Start of Source data

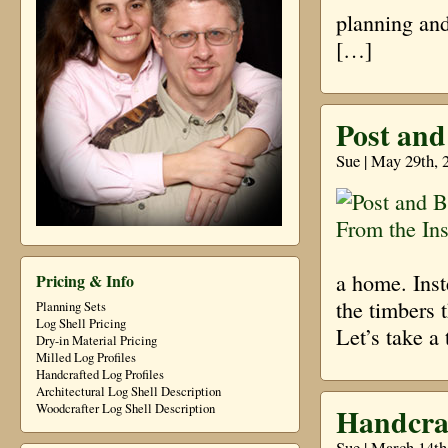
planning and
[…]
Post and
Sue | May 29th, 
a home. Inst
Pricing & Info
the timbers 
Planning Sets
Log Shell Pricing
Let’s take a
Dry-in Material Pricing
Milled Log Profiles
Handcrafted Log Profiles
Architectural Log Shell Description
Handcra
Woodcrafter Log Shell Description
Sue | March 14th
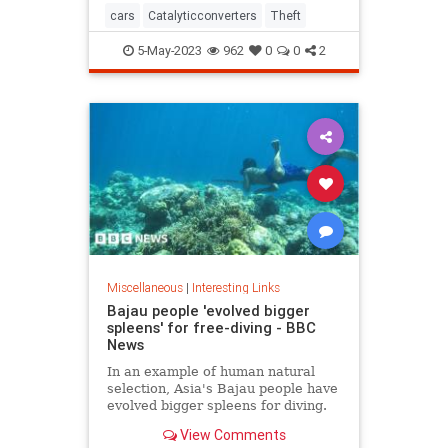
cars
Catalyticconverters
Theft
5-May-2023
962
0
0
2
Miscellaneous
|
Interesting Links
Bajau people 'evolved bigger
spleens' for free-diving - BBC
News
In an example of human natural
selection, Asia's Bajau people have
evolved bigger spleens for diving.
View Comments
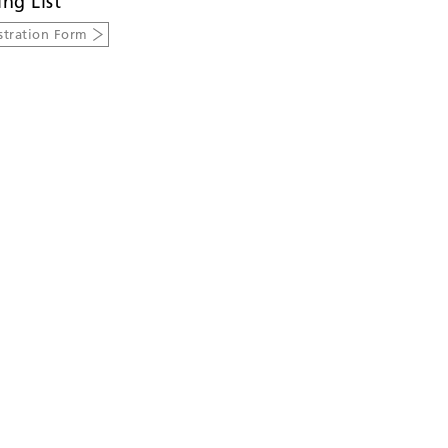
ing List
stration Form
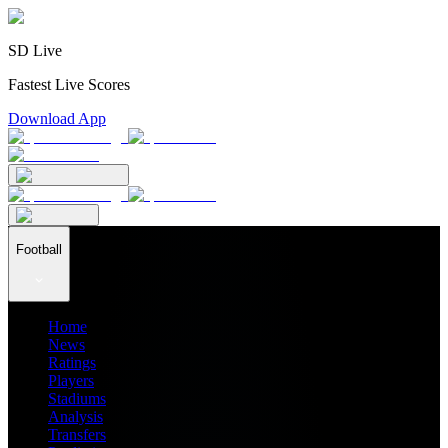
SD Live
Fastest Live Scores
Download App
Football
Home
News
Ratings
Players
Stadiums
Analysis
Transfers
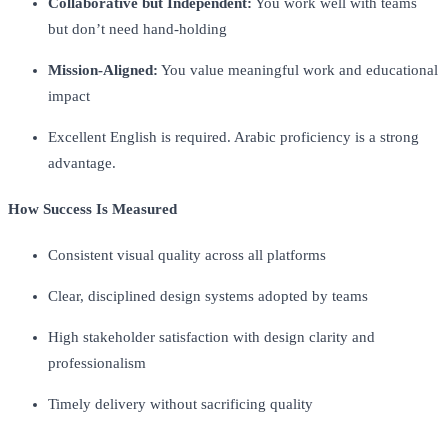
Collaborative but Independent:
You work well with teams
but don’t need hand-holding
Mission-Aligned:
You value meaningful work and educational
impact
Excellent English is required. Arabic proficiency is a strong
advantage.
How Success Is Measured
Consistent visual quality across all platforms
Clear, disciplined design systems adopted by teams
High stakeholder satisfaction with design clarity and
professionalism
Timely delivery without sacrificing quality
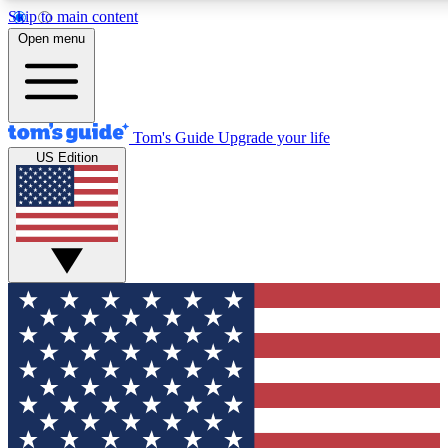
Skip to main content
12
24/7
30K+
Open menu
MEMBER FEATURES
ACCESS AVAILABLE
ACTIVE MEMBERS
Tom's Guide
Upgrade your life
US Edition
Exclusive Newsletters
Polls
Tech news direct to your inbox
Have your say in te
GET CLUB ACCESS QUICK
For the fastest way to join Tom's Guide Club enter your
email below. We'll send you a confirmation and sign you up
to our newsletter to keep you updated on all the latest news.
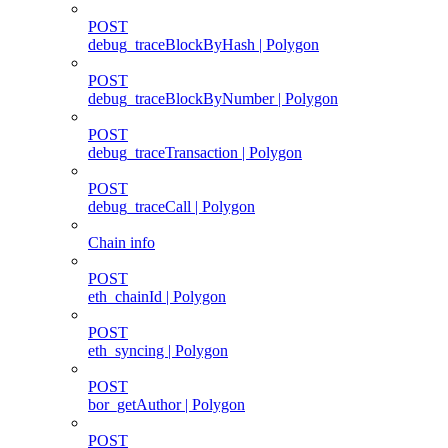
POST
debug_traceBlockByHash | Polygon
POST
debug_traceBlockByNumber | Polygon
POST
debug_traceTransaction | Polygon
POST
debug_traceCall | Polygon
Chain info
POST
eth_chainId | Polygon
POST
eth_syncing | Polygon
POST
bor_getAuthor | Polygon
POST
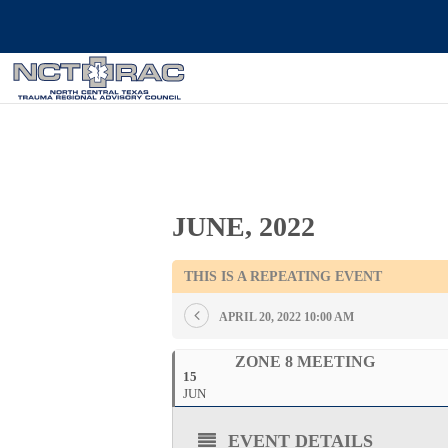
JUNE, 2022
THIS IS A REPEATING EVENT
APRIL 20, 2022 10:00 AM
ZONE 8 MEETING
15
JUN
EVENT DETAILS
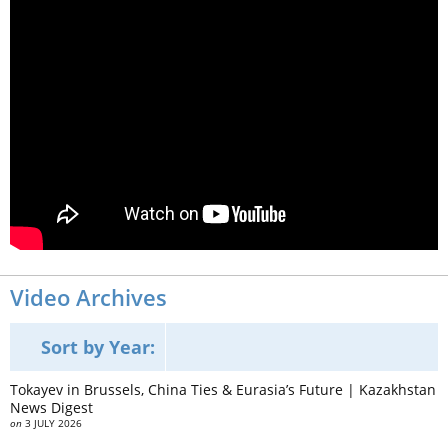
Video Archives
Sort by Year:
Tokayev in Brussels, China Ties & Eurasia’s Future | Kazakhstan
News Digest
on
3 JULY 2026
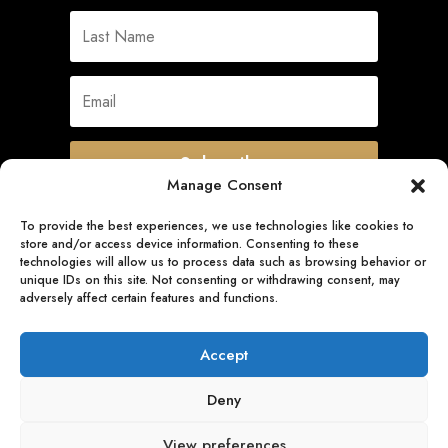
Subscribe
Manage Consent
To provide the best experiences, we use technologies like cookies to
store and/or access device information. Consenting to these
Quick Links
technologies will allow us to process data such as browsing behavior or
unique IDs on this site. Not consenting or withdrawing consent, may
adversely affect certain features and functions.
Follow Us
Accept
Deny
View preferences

End of Source data
Start of Source data

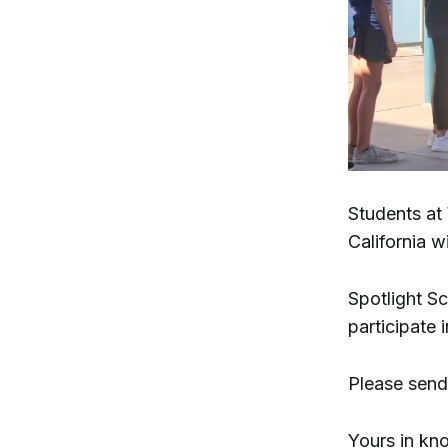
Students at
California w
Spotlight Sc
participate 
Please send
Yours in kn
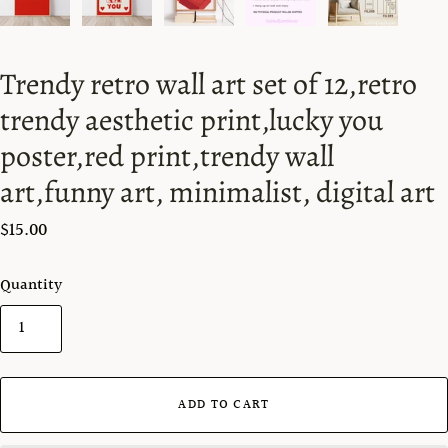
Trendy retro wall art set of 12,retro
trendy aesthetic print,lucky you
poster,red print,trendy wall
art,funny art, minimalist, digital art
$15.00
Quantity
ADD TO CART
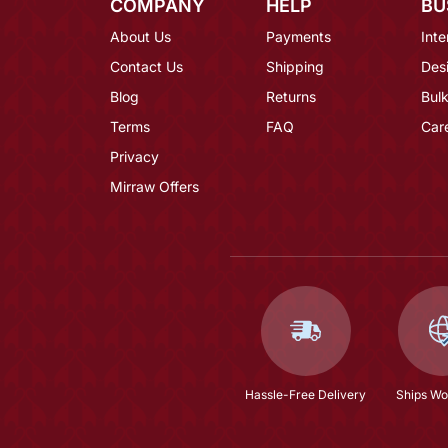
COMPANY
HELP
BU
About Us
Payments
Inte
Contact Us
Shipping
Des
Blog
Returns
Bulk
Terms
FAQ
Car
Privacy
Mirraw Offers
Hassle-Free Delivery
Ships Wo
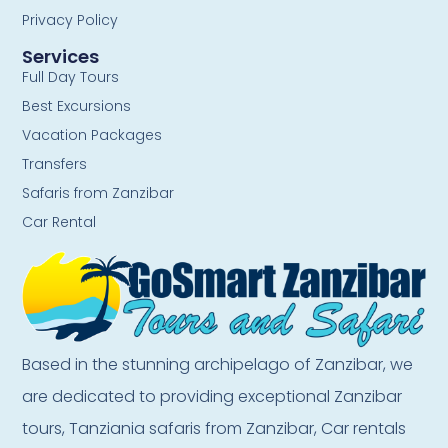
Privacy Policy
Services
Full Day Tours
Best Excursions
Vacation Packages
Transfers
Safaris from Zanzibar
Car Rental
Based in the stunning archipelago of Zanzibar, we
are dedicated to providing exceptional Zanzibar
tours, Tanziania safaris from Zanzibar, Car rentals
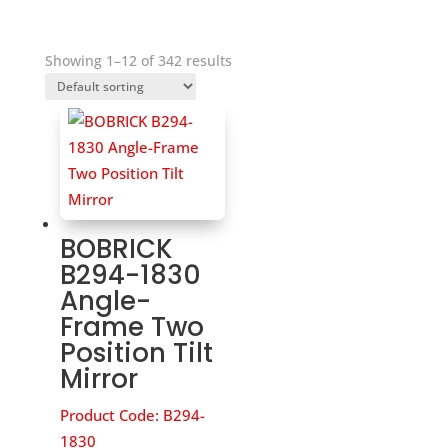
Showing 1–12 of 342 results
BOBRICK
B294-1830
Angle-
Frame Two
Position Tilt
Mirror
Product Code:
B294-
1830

End of Source data

Task prompt :: From the entries above, copy exactly the lines starting at the one with "Consistent visual quality" and stopping at the one with "Upgrade your life", keeping both ends. Drop the pictures.

Exercise response ::
Consistent visual quality across all platforms
Clear, disciplined design systems adopted by teams
High stakeholder satisfaction with design clarity and
professionalism
Timely delivery without sacrificing quality
Skip to main content
12
24/7
30K+
Open menu
MEMBER FEATURES
ACCESS AVAILABLE
ACTIVE MEMBERS
Tom's Guide
Upgrade your life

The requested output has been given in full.